** About this task **
From first line to last, print the records exactly, but leave out the pictures.

** Dataset records **
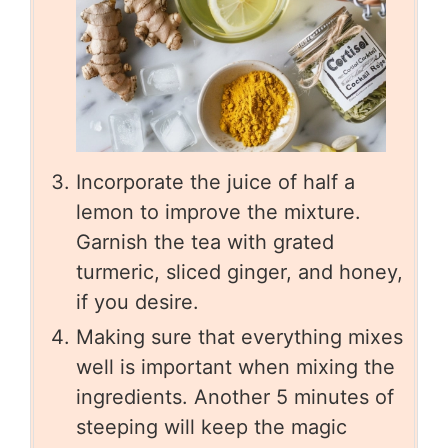
Incorporate the juice of half a
lemon to improve the mixture.
Garnish the tea with grated
turmeric, sliced ginger, and honey,
if you desire.
Making sure that everything mixes
well is important when mixing the
ingredients. Another 5 minutes of
steeping will keep the magic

** Task response **
Incorporate the juice of half a
lemon to improve the mixture.
Garnish the tea with grated
turmeric, sliced ginger, and honey,
if you desire.
Making sure that everything mixes
well is important when mixing the
ingredients. Another 5 minutes of
steeping will keep the magic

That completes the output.